In my scenario I had global updating set to the default of 20 minutes. Running 8.7i, I had already disabled the "Processes on enable" option which greatly reduces the impact of a DAT update. What was really affecting us was the fact that we have a lot of virtual servers running on a SAN (n-series) and when the dat updates would occur, there was huge I/O on the SAN causing major hangs.
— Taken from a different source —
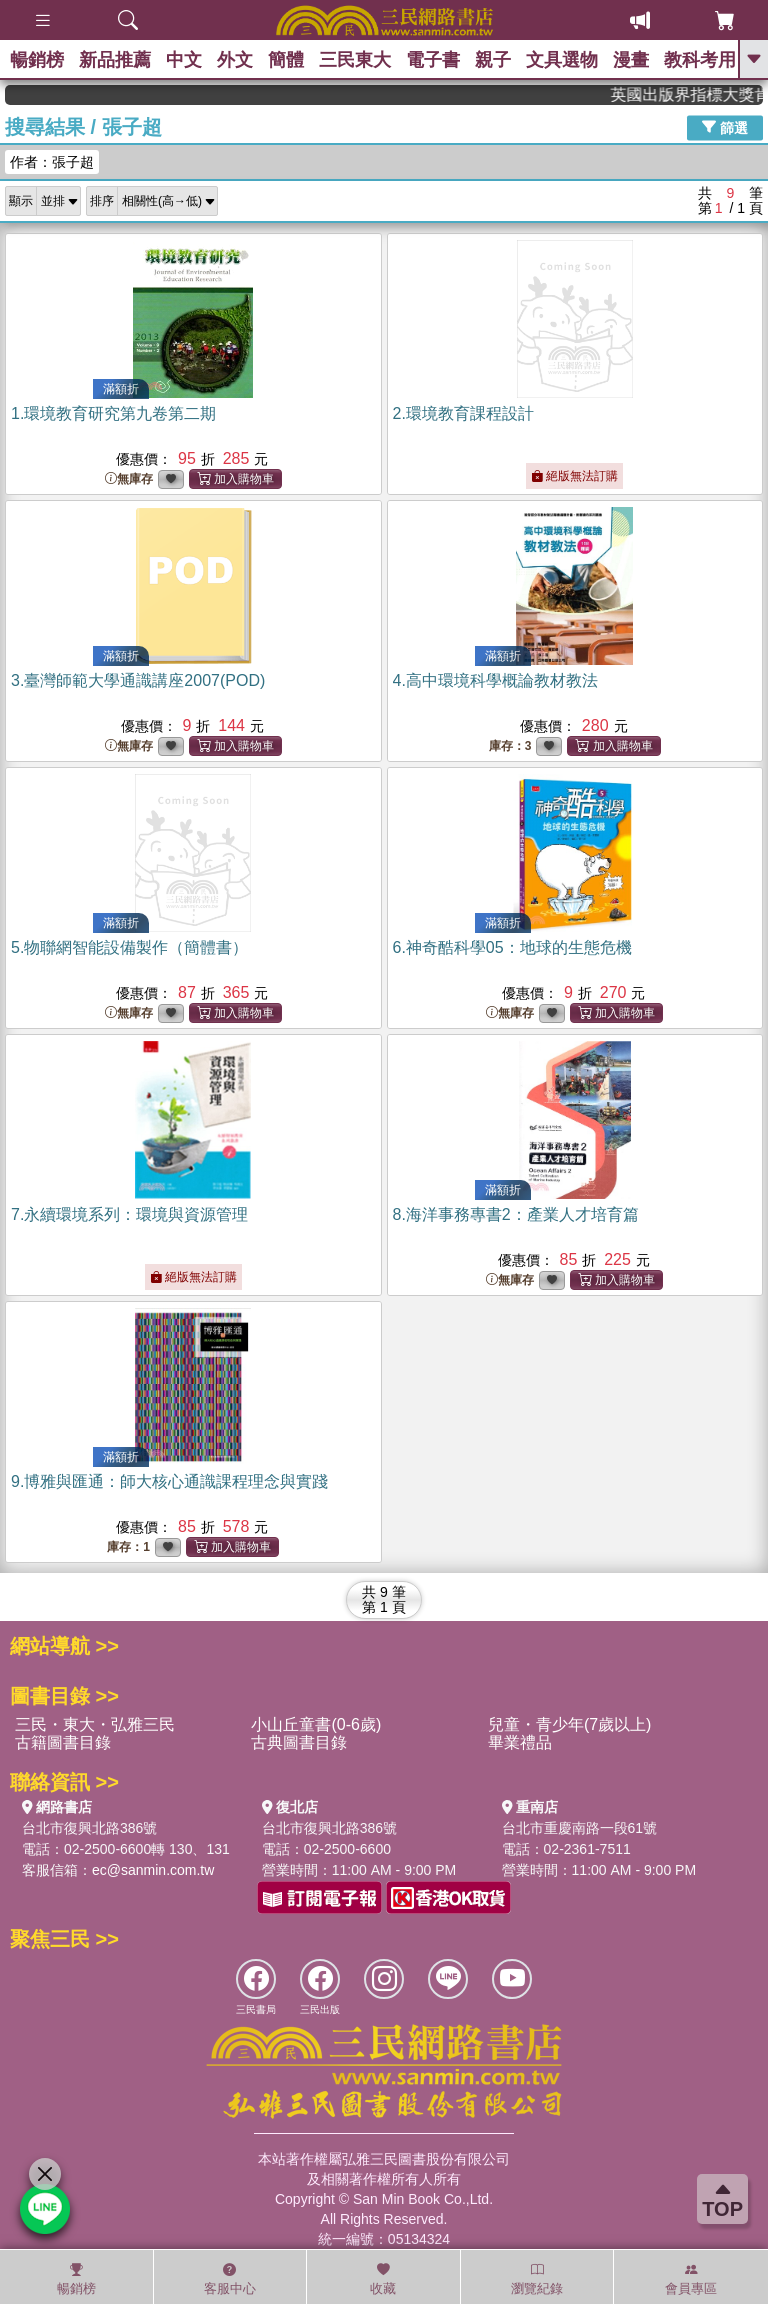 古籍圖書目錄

After changing the time from 20 minutes to 1 hour, all was resolved for us. 20 minutes was just not enough time to guarantee that the updates would be spread out enough to not have an impact on the SAN.
"I had global updating set to the default of 20 minutes" --> changed to 1 hour
Thanks for your post Jeff,
We had the same issue end it seems to have improves things a lot.
Still observing... but this parameter seems crucial for lots of VMs and San configurations ! (here thousands of VMs, VMware 3.5, NetApp san, VS 8.7 patch 4)Ce message a été modifié par: mozzie on 23/12/10 11:57:01 CET
Resolved on my 3 years old (age makes sense) DELL Latitude basically by inspecting Windows Application log.
In the log I saw the McAfee scanning engine repeatedly attempting to scan a file in \Device\HarddiskVolume2\Documents and Settings\All Users\Dell\UCM\ called SMManager.txt.
I went to the location of the file which belongs by the way to Dell's Connection Manager useless application and saw it sitting at a size of > 2.5GB obviously too large to (presumably lift into isolated memory storage for scanning) to handle by my 32 Bit hardware.
Deleting the file helped resolve the unexpected stalls and restarts of McAfee.
As a side note: thumbs down to both - the DELL software devs of the Connection Manager and a deep sigh McAfee, too because the engine supposed not to stop no matter what. This for example prevented me connecting to my corporate network and resulted in lost productivity.